Treatment: After 24 hours the medium was replaced with serum-free medium containing the test item, either without S9 mix or with 50 µL/mL S9 mix. Concurrent negative and positive controls were treated in parallel. After 4 hours this medium was replaced with complete medium following two washing steps with "saline G". In the second experiment the cells were exposed to the test item for 24 hours in complete medium in the absence of metabolic activation. The pH was adjusted to 7.2. The colonies used to determine the cloning efficiency (survival) were fixed and stained approx. 7 days after treatment as described below. Three days after treatment 1.5xE6 cells per experimental point were subcultivated in 175 cm² flasks containing 30 mL medium. Following the expression time of 7 days, five 80 cm² cell culture flasks were seeded with about 3 - 5E5 cells each in medium containing 6-TG. Two additional 25 cm² flasks were seeded with approx. 500 cells each in nonselective medium to determine the viability. The cultures are incubated at 37 °C in a humidified atmosphere with 4.5 % C02 for about 8 days. The colonies were stained with 10 % methylene blue in 0.01 % KOH solution (E. MERCK, D-64293 Darmstadt). The stained colonies with more than 50 cells were counted. In doubt the colony size was checked with a preparation microscope (Nikon, D-40407 Düsseldorf). Subculturing of a log-phase culture showed an initial spontaneous mutation rate at the beginning of the experiment of 9.6 mutant colonies (Experiment I) and 4.9 (Experiment II) mutant colonies per 1E6 cells.

Evaluation criteria:

- Acceptability of the assay:
The gene mutation assay is considered acceptable if it meets the following criteria: the numbers of mutant colonies per 1E6 cells found in the negative and/or solvent controls fall within the laboratory historical control data range of 2000-2005, the positive control substances must produce a significant increase in mutant colony frequencies, the cloning efficiency II (absolute value) of the negative and/or solvent controls must exceed 50 %.
- Evaluation of results:
A test item is classified as positive if it induces either a concentration-related increase of the mutant frequency or a reproducible and positive response at one of the test points. A test item producing neither a concentration- related increase of the mutant frequency nor a reproducible positive response at any of the test points is considered non-mutagenic in this system.
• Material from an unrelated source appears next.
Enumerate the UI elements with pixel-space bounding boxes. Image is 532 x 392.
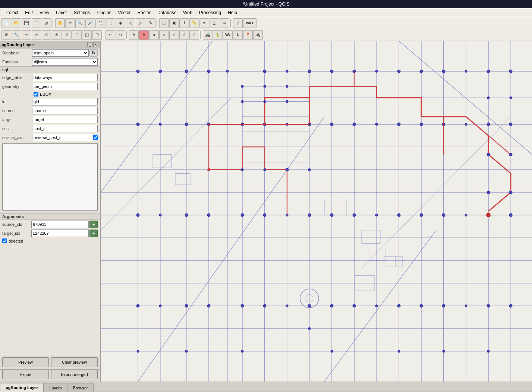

A positive response is described as follows: A test item is classified as mutagenic if it reproducibly induces a mutation frequency that is three times above the spontaneous mutation frequency at least at one of the concentrations in the experiment. The test item is classified as mutagenic if there is a reproducible concentration-related increase of the mutation frequency. Such evaluation may be considered also in the case that a threefold increase of the mutant frequency is not observed. However, in a case by case evaluation this decision depends on the level of the corresponding negative control data. If there is by chance a low spontaneous mutation rate in the range normally found (0.5 - 31.8 mutants per 1E6 cells) a concentration-related increase of the mutations within this range has to be discussed. The variability of the mutation rates of negative and solvent controls within all experiments of this study was also taken into consideration.

Statistics:

A linear regression was performed to assess a possible dose dependent increase of mutant frequencies using SYSTAT® statistics software. The number of mutant colonies obtained in the groups treated with the test item was compared to the solvent control groups. A trend is judged as significant whenever the p-value (probability value) is below 0.05. However, both, biological and statistical significance should be considered together.

Species / strain:

Chinese hamster lung fibroblasts (V79)

Metabolic activation:

with and without

Genotoxicity:

negative

Cytotoxicity / choice of top concentrations:

cytotoxicity

Vehicle controls validity:

valid

Untreated negative controls validity:

valid

Positive controls validity:

valid

Additional information on results:

RESULTS GENOTOXICITY:
No relevant and reproducible increase of the mutation frequency was observed in the main experiments up to the maximum concentration. All mutation frequencies remained well within the historical data range of negative and solvent controls. The threshold of three times the mutation frequency of the corresponding solvent control was exceeded in the first culture of the second experiment at the lowest and the highest analysed concentration (18.8 and 225 μg/mL). However, this increase was not dose dependent and not reproduced in the parallel culture under identical conditions. The absolute values of the mutation frequency remained well within the historical control range. Therefore, this increase was judged as biologically irrelevant. A linear regression analysis (least squares) was performed to assess a possible dose dependent increase of mutant frequencies using SYSTAT statistics software. A significant dose dependent trend of the mutation frequency indicated by a probability value of <0.05 was calculated in the first experiment in culture II with and without metabolic activation. However, the absolute values of the individual mutation frequencies remained low (max. 14.3 mutant colonies per 1E6 cells) and did not exceed the historical control range by far. Therefore, the trends described were judged as biologically irrelevant.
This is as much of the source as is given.